Just as I suspect, my passing is followed with low whistles and the inevitable, “Linda” and the clever, “Hey-lo.”

My desire to be here, in this city, in this country, rapidly vanishes and I wonder, as can happen sometimes various times in the same day, why I’ve chosen to come here, and more, why I’ve chosen to stay so long.

I feel one of my melancholic bad moods creeping up on me when I get to the entrance to the alley, where a small chalkboard sign advertises, PAPAS, SALCHIPAPA and CHICA MORADA. A waft of fried potato reaches my nose. I close my eyes to take in the smell and find myself smiling before I know it.

I duck into the alley and make my way to the end. Oddly, there are only a few people outside the tiny galley kitchen.

I’m in luck today. Carolina’s not here; I’m obviously early, Peruvian time. I go ahead and order. When I ask for one papa rellena and nod “yes” to ají and mayo, the round old woman gives me a warm smile and yells to a younger version of herself to get a stool for the gringita.

I take my seat on the sidewalk outside. In a couple of minutes, the señora brings me my freshly prepared plate and a glass of sweet corn-based chicha morada.
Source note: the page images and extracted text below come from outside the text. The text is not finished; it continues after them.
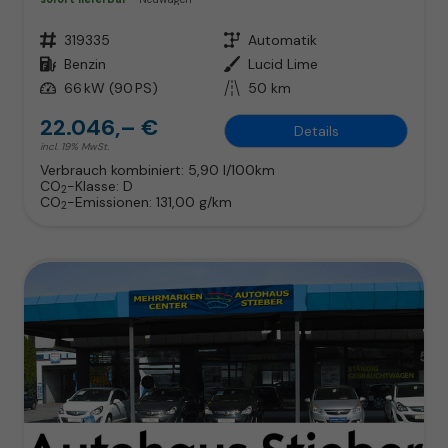
Fahrzeugnr.
319335
Getriebe
Automatik
Kraftstoff
Benzin
Außenfarbe
Lucid Lime
Leistung
66 kW (90 PS)
Kilometerstand
50 km
22.046,– €
Details
incl. 19% MwSt.
Verbrauch kombiniert:
5,90 l/100km
CO
-Klasse:
D
2
CO
-Emissionen:
131,00 g/km
2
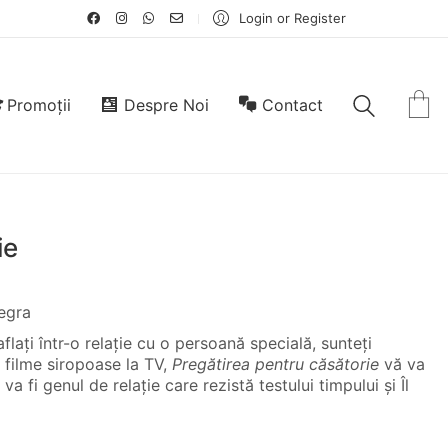
Login or Register
Promoții
Despre Noi
Contact
ie
egra
laţi într-o relaţie cu o persoană specială, sunteţi
e filme siropoase la TV,
Pregătirea pentru căsătorie
vă va
va fi genul de relaţie care rezistă testului timpului şi Îl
As I make the first cut into the ball of lightly fried mashed potato, exposing the perfect blend of ground beef, cilantro, egg, olives and raisins to the light breeze, the señora takes a seat inside the shop, close enough to lean out the window next to me.
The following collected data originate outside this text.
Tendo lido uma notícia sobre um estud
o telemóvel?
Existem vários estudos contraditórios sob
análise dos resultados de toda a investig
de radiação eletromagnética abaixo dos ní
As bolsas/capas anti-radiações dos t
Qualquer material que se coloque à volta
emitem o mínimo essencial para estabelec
“Está bien que hayas regresado.”

She remembers me from the last time I forced my way through the never-ending train of line-cutters to savor her city-renowned delicacies.

“It’s good you’ve come back,” she tells me. “You’ve gotten skinny.”

She begins to ask me how long I’ve been here, leading into a story of how her youngest daughter married an American and now they live in Utah, she thinks it’s in the west, and how she’s coming home to visit soon.

We continue chatting, including descriptions of how her daughter-in-law was cursed by an ex-lover, causing her to always have bad luck in love. I feel a lone ray of sun strike the side of my face.

I look up to see the blanket of clouds miraculously swept away, revealing an ardent yellow sun, and my friend making her way down the alley.

The señora‘s daughter (not the one living it up in Utah), or perhaps a niece or the daughter of her aunt’s best friend (Peruvians keep in touch) joins us at the window, as my friend makes fun of me for being fat and already eating without her.

The younger woman begins telling the señora that her daughter-in-law needs to be cleansed by a healer so that her luck can change. Bouncy cumbia music leaks into the air. A neighbor from the third floor opens her window to flirt with a young guy that has sauntered up to the papa window. A laugh bursts out from somewhere and my body starts fidgeting to the music.

“Ah! A la gringa le gusta bailar!” the señora says to no one and everyone, showing her one gold-capped tooth as she heartily adds to the laughter from inside. I’m sure I blush whole-heartedly at her comment on my affinity for dancing. Carolina, determined to embarrass me more, starts going on about how I dance salsa like a Peruvian, she’s never seen anything like it.

As I soak in this pleasing snapshot, I remember why I chose to move down here and why, for the moment, I’d rather be here than back in the States. I remember that on a one-on-one basis, Peruvians are some of the friendliest people one can meet.

Included in all the annoyances here, all the feelings of absolute and obvious otherness, is the interest, the challenge, and the eventual joy of experiencing something new, something completely distinct from any other period of my life.